------ DATA FOR PROCESSING

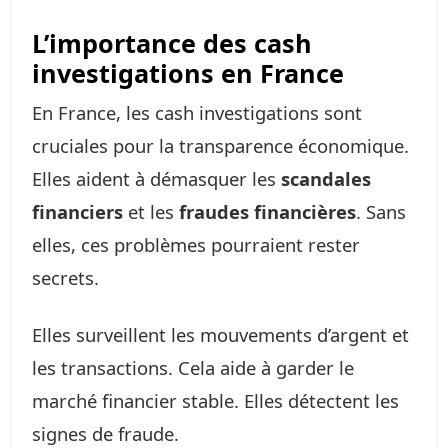
L’importance des cash
investigations en France
En France, les cash investigations sont
cruciales pour la transparence économique.
Elles aident à démasquer les
scandales
financiers
et les
fraudes financières
. Sans
elles, ces problèmes pourraient rester
secrets.
Elles surveillent les mouvements d’argent et
les transactions. Cela aide à garder le
marché financier stable. Elles détectent les
signes de fraude.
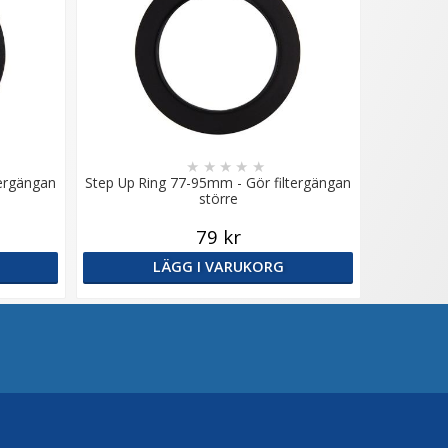
★
★
★
★
★
tergängan
Step Up Ring 77-95mm - Gör filtergängan
större
79 kr
LÄGG I VARUKORG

------------

Every line from the one containing "marché financier stable. Elles détectent les" through the last line of the data, both included, is to be repeated exactly; the pictures are to be left out.

### ANSWER
marché financier stable. Elles détectent les
signes de fraude.
★
★
★
★
★
tergängan
Step Up Ring 77-95mm - Gör filtergängan
större
79 kr
LÄGG I VARUKORG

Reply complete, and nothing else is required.